The Supreme Court has consistently held that the government has a legitimate interest in executing a valid search warrant under Title III. In United States v. New York Telephone Company, 434 U.S. 159, 164 (1977), this Court held that a telephone company could be compelled to assist the government in the installation of pen registers.[18] This Court recognized that if the telephone company were to prohibit the government from enforcing a valid court order, this would frustrate Congress's intention to make the pen register a permissible law enforcement tool. ]Id. at 178. Under the All Writs Act, federal courts have the inherent authority to issue and enforce search warrants. Id. at 176-78. By enacting the CCA, Congress seeks to preserve the government's ability to carry out a valid search warrant.

Furthermore, Congress could prohibit the use of strong encryption. It poses a direct threat to law enforcement and national security. Courts have upheld statutes prohibiting the use of dangerous articles of commerce. See United States v. Callahan, 669 F.2d 923 (4th Cir. 1992) (upholding a state statute which banned the possession and use of flashpaper). A registration requirement is certainly a less intrusive means of addressing the problem than outright prohibition. Therefore, the registration requirement is reasonable under the circumstances even if it does impact on some legitimate privacy expectation.

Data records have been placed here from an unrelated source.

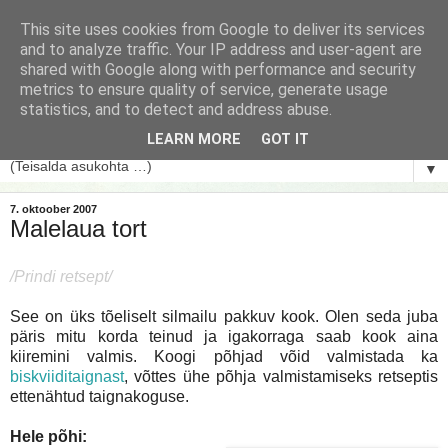
This site uses cookies from Google to deliver its services
and to analyze traffic. Your IP address and user-agent are
shared with Google along with performance and security
metrics to ensure quality of service, generate usage
statistics, and to detect and address abuse.
LEARN MORE
GOT IT
▼
7. oktoober 2007
Malelaua tort
/Prindi retsept/
See on üks tõeliselt silmailu pakkuv kook. Olen seda juba
päris mitu korda teinud ja igakorraga saab kook aina
kiiremini valmis. Koogi põhjad võid valmistada ka
biskviiditaignast
, võttes ühe põhja valmistamiseks retseptis
ettenähtud taignakoguse.
Hele põhi:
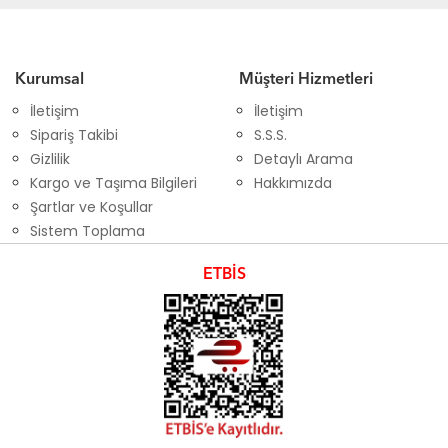
Kurumsal
Müşteri Hizmetleri
İletişim
İletişim
Sipariş Takibi
S.S.S.
Gizlilik
Detaylı Arama
Kargo ve Taşıma Bilgileri
Hakkımızda
Şartlar ve Koşullar
Sistem Toplama
ETBİS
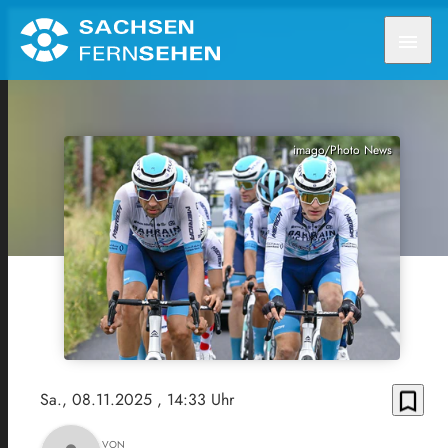
menu
imago/Photo News
bookmark_border
Sa., 08.11.2025
, 14:33 Uhr
VON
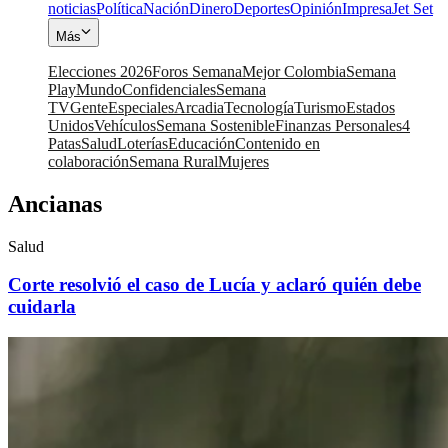
noticias
Política
Nación
Dinero
Deportes
Opinión
Impresa
Jet Set
Más
Elecciones 2026
Foros Semana
Mejor Colombia
Semana
Play
Mundo
Confidenciales
Semana
TV
Gente
Especiales
Arcadia
Tecnología
Turismo
Estados
Unidos
Vehículos
Semana Sostenible
Finanzas Personales
4
Patas
Salud
Loterías
Educación
Contenido en
colaboración
Semana Rural
Mujeres
Ancianas
Salud
Corte resolvió el caso de Lucía y aclaró quién debe
cuidarla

C. If the Key Registration Requirement is a Search, It is a Regulatory Search

Even if the key escrow requirement is a search for Fourth Amendment purposes, it is a regulatory search which does not require a warrant under National Treasury Employees Union v. Von Raab, 489 U.S. 656 (1989). In Von Raab, the United States Customs Service required its field employees to submit to drug screening without any suspicion of drug use. This Court upheld the requirement, balancing the individual's privacy interest against the special needs of the government to assure that its field employees were drug free. Von Raab, 489 U.S. at 666.

Von Raab is applicable to all routinized disclosure requirements, not just situations where the government is the employer. This Court notes at the outset of the opinion that the government's position as employer does not exempt it from the reasonableness standard of the Fourth Amendment. Von Raab, 489 U.S. at 665 (citing O'Connor v. Ortega, 480 U.S. 709, 717 (1989)). However, this Court went on to state that "neither a warrant nor probable cause, nor, indeed, any measure of individualized suspicion, is an indispensable component of reasonableness in every circumstance." Von Raab, 489 U.S. at 665.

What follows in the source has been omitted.